A popular British web company, Foundem, or
http://www.foundem.co.uk/ is a major player in the "find the cheapest price on anything from shoes to air travel" business. It is initiating legal action against Google, claiming that human judgment (sometimes biased), and not algorithms, skews the rankings of its sites, causing it major financial damage. An excerpt from its site explaining its anger is below:
Despite Foundem’s strong credentials and proven track record of innovation, since June 2006 it has been suffering from a Google penalty that systematically excludes all of Foundem’s content from Google’s search results.You can read the complete essay by clicking below:
http://www.searchneutrality.org/foundem-google-storyIt gets a little technical, but IMO it makes a very good argument that Google, which has 72% of the search engine market in the US, and 90% in Britain is for all intents and purposes a de facto monopoly whose business practices can tremendously help or severely hurt a company's bottom line. Or in the cases of smaller businesses and start ups, make them or break them. Foundem's definition of "search neutrality" can be found at the link below:
http://www.searchneutrality.org/This issue is completely separate from the "net neutrality" debate now facing Congress, when it is not squabbling over health care. Net neutrality advocates claim that big Internet Service Providers (Comcast, AT&T) selectively handcuff or even selectively block websites like YouTube or replays of "Jay Leno" because they take up far too much bandwidth, taking up so much space that they stall and even prevent voice and text messages (which take up much less bandwidth). There's also the fact that it's much more expensive to send a data-rich site like YouTube than it is to relay a phone call. The ISPs deny this. We shall see.
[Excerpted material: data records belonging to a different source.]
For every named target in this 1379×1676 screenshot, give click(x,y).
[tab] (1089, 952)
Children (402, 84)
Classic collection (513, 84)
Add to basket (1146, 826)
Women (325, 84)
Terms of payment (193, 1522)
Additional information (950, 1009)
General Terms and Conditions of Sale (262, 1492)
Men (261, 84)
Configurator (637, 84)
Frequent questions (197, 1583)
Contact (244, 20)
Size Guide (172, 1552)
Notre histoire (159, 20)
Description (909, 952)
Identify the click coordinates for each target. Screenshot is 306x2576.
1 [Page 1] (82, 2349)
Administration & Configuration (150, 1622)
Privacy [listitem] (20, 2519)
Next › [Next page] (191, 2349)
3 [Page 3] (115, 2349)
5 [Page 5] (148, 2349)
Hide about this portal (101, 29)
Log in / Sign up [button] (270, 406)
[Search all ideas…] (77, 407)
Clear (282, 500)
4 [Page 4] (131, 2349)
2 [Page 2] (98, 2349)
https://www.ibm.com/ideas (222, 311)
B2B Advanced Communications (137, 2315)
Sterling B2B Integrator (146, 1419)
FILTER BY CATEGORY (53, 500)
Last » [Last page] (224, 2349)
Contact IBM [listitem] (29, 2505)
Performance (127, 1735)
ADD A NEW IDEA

I apologize for the length of this post. But IMO, if Google, in its position as by far the most accessed search engine on the Web is opening itself wide open to anti-trust actions by the Justice Department. It may be guilty of manipulating its search rankings. If so, and if you believe that a well regulated free market is a far better path to new and innovative products, the creation of new jobs and (not incidentally) the creation of wealth, then it may guilty of hindering free enterprise. And if free enterprise is what makes the US economy, and the economy of the world, tick, then Houston, we have a problem.
edited for the usual typos. And I probably didn't catch every one of them, either.